Massachusetts General Hospital
Sleep problems are highly prevalent in individuals with profound autism and exacerbate emotional disturbances, cognitive deficits, and challenging behaviors. Existing studies of sleep in autism have mostly excluded children with profound autism. This omission has been blamed on the added burden, expense, and difficulty of studying sleep in children with profound autism in a lab setting. This grant will expand a sleep study currently in progress to add a cohort of children with profound autism. The goal of the study is to validate the use of a minimally invasive headband device that measures sleep quality at home and provides data on specific brainwave patterns during different phases of sleep in people with autism vs. people without autism.
Modeling Neuroinflammation and Neuropsychiatric Regression in Profound Autism
Sheng-Nan Qiao, Ph.D.
Individuals with profound autism may sometimes exhibit neuropsychiatric regression, which can include catatonia, hyper aggression, and cognitive decline. This regression has been linked to infection in girls with Phelan McDermid Syndrome, a genetic condition associated with profound autism. There is some preliminary evidence linking the administration of anti-inflammatory drugs to the reversal of this regression. This animal model study will look at whether mice with the genetic mutation associated with Phelan McDermid Syndrome are more susceptible to the effects of inflammation-inducing drugs, and whether these effects can be mediated by inflammation-reducing drugs.

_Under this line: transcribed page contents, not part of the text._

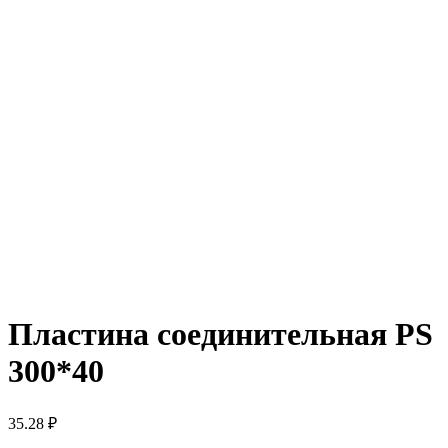
Пластина соединительная PS
300*40
35.28
₽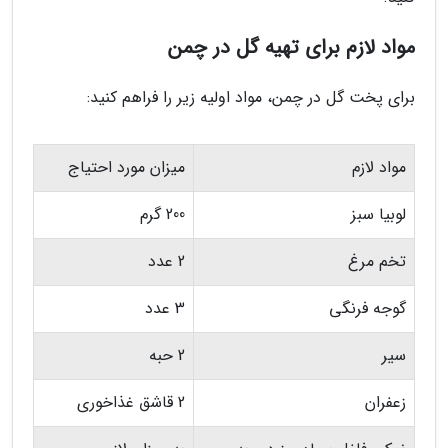
مواد لازم برای تهیه گل در چمن
برای پخت گل در چمن، مواد اولیه زیر را فراهم کنید:
مواد لازم
میزان مورد احتیاج
لوبیا سبز
200 گرم
تخم مرغ
2 عدد
گوجه فرنگی
3 عدد
سیر
2 حبه
زعفران
2 قاشق غذاخوری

Examining the Relationship between Self Injurious Behavior and Medical Conditions in People with Profound Autism
Giacomo Vivanti, Ph.D.
Self-injurious behaviors such as headbanging, scratching, and biting are common in individuals with profound autism but are poorly understood. Some of these behaviors may be responses to pain or discomfort caused by a pre-existing medical condition or unmet medical need, but this is difficult to assess in those with a limited ability to communicate. As a consequence, the medical needs of people with profound autism may not always be identified through routine healthcare visits. Working with a large residential and day program service provider, this study will examine the relationship between medical conditions and self-injurious behaviors, and determine whether interventions addressing medical conditions could alleviate self-injurious behaviors. This project will also assess the feasibility, acceptability, and effectiveness of a new protocol designed to facilitate successful healthcare visits for people with profound autism.